Selain raga dan roh, manusia hidup juga memiliki jiwa.
Plato mendefinisikan
jiwa manusia sebagai sesuatu yang memiliki substansi sendiri terpisah dari
jasad dan bersifat abadi. Kedudukan ini hampir sama dengan roh yang bersifat kekal.[9]
Jiwa menempati tempat yang tertinggi tetapi terkurung dalam tubuh. Jiwa tidak
bisa berdiri sendiri dan melakukan semua kebebasan, sedangkan tubuh bisa
melakukan kebebasan tanpa batas bahkan melanggar peraturan-peraturan, karena
adanya toh dalam tubuh.
Apabila seseorang
mati maka jiwanya akan tetap ada dan kembali ke dunia idea di mana terdapat
segala hal yang sempurna dan kemudian jiwa akan berenkarnasi diri dan tumbuh
kembali pada saatnya tiba. Aristoteles juga menjelaskan antara jiwa dan tubuh
merupakan kesatuan dan oleh karenanya jika seseorang mati maka konsekuensinya
jiwa pun turur mati bersama tubuh.[10]
Begitu tinggi dan sulitnya pemikiran dari kedua filsuf tersebut untuk dicerna
secara singkat. Keduanya mempunyai konsep yang sempurna dan jauh dari pemikiran
orang lain. Konsep-konsep tersebut juga mengalami kelemahan dalam memetakan pengertian
roh dan jiwa, menurut para ahli jaman sekarang ini timbul pertanyaan, dimanakah
letak jiwa, roh, dan raga.
Pandangan Agama
menjelaskan bahwa, jiwa dan roh merupakan kesamaan arti dan tidak jauh berdeda.
Jiwa adalah roh itu sendiri begitu sebaliknya.

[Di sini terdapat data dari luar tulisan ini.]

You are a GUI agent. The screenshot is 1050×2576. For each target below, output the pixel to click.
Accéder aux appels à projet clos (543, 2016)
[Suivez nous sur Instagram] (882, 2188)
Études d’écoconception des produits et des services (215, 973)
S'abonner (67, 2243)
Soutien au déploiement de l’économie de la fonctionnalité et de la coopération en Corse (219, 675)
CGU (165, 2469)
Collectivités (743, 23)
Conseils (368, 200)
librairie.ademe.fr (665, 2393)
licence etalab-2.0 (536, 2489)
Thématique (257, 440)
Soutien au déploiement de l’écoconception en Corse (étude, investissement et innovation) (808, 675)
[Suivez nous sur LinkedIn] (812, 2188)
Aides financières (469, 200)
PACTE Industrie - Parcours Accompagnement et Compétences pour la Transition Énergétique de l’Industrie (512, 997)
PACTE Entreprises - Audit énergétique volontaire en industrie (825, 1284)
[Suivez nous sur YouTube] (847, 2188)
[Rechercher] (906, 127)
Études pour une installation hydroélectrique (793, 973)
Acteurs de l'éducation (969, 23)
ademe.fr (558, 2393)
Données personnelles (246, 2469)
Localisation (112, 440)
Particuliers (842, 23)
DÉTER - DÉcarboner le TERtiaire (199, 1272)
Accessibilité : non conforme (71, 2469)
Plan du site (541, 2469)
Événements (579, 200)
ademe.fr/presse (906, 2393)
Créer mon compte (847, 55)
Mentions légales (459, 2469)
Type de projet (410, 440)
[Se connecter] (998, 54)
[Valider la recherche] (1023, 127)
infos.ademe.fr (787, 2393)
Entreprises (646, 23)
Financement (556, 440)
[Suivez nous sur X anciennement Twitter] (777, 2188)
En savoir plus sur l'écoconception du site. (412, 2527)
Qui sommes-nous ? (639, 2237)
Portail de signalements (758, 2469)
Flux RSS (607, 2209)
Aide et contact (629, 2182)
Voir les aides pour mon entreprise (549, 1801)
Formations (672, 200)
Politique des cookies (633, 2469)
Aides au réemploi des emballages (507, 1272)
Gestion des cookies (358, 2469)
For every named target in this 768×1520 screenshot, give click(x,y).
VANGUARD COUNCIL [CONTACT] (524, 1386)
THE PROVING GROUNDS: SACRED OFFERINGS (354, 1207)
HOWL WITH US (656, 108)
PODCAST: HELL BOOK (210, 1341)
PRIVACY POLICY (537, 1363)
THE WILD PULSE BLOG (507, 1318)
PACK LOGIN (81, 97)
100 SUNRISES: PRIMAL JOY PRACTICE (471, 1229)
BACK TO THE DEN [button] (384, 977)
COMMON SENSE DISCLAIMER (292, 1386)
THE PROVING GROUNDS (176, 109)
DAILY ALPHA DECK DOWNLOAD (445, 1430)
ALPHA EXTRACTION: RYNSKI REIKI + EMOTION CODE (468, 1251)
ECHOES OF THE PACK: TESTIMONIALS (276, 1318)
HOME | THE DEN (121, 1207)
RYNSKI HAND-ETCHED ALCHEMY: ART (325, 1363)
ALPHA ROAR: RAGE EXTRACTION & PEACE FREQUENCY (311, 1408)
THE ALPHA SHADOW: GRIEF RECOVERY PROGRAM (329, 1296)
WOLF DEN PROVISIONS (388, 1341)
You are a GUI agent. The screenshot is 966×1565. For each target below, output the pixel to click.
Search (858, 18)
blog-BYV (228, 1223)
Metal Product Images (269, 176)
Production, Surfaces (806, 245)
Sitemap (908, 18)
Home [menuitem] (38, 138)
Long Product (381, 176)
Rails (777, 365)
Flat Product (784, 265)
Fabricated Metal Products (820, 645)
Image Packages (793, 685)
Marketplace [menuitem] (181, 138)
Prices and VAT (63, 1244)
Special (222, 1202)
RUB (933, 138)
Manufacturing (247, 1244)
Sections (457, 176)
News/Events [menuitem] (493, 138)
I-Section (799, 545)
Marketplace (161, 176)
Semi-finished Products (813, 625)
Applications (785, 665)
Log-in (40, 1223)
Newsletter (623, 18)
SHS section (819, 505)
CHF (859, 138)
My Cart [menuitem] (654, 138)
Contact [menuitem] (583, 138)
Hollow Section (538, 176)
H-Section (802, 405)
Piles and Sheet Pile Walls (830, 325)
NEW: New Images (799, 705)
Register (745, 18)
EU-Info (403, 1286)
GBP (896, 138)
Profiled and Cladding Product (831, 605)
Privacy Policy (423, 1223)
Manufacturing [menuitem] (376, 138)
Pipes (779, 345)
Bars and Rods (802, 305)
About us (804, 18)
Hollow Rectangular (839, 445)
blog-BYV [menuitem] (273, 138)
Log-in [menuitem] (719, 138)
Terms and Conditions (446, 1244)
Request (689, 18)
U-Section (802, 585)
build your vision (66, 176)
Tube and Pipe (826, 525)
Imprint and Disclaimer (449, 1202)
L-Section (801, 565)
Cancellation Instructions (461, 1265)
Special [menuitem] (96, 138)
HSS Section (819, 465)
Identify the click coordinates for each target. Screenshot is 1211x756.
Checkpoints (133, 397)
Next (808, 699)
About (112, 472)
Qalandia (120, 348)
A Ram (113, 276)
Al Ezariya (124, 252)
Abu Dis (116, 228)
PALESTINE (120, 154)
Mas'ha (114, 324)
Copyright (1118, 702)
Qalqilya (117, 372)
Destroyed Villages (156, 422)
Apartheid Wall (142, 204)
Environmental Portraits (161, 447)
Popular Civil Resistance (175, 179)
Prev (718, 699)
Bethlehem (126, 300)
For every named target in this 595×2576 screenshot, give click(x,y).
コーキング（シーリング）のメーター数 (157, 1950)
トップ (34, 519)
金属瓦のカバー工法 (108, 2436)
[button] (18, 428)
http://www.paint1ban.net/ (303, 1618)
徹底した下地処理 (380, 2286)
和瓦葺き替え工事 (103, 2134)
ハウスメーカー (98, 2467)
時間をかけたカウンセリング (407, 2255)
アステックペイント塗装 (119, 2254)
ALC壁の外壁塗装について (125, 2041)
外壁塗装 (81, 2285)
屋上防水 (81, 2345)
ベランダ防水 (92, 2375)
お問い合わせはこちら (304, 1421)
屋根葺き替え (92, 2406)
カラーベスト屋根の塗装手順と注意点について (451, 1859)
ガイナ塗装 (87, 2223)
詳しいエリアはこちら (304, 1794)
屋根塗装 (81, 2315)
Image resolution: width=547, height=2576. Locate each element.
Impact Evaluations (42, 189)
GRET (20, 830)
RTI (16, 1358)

Roh merupakan energi kehidupan
suatu makhluk. Tidak adanya roh yang dihembuskan Tuhan, maka tidak akan ada
suatu makhluk yang hidup di dunia. Memang secara sekilas roh dan jiwa merupakan
satu kesatuan, tetapi roh dan jiwa bila diamati dan dipikirkan lebih detail mempunyai
perbedaan.
Seseorang ahli
tafsir membagi roh menjasi 3 macam, Roh Sulthoniah, Roh Rohaniah, dan Roh
Jasmaniah:[11]
1.
Roh Sulthoniah:
Sulthon
berarti kepemerintahan, jadi sulthoniah besifat memerintah. Roh ini letaknya di
otak sehingga mampu mengatur dan memfungsikan semua organ-organ kecil otak dan
menjalankan semua laku badan. Roh ini hanya mengatur semua gerak tubuh lewat
sistem saraf yang ada pada makhluk hidup. Bila terjadi sesuatu pada makhluk tersebut
roh sulthoniah tidak dapat merasakan.
2. Roh
Rohaniah:
Seperti
yang sudah dijelaskan, roh sulthoniah yang berada di otak dan berfungsi sebagai
pengatur semua sistem saraf manusia. Maka tidak jauh beda dengan roh rohaniah
yang merupakan bawahan dari roh sulthoniah sebagai pemerintah. Roh rohaniah
terletak pada jiwa/hati manusia. Bila seseorang sedang mengalami rasa kecewa,
sedih, bahagia dan lain sebagainya roh rohaniahlah yang merasakan itu semua.
Dalam arti roh rohaniah lebih bersifat perasa dan merasakan semua yang dialami
oleh manusia.
3. Roh
Jasmaniah:
Roh
jasmaniah terletak disela-sela antara daging dan darah, antara urat nadi dan
saraf-saraf lainnya. Jasmani merupakan suatu kesatuan organ tubuh makhluk
hidup. Roh ini merupakan urutan paling bawah dan sebagai wadah dari kedua roh
sebelumnya. Seperti yang sudah dijelaskan ketiganya mempunyai kaitan yang
penting. Bila tubuh suatu makhluk mengalami kerusakan, roh jasmanilah yang
pertama kali menerima dan kemudian roh rohaniah yang merasakan.
Jiwa merupakan unsur
batiniah dari manusia. Roh tetaplah prinsip manusia. Ini jelas roh dan jiwa ada
perbedaan. Descartes menjelaskan antara roh dan jasad itu tidak unsur yang
satu, melainkan memiliki sifat yang berbeda.[12]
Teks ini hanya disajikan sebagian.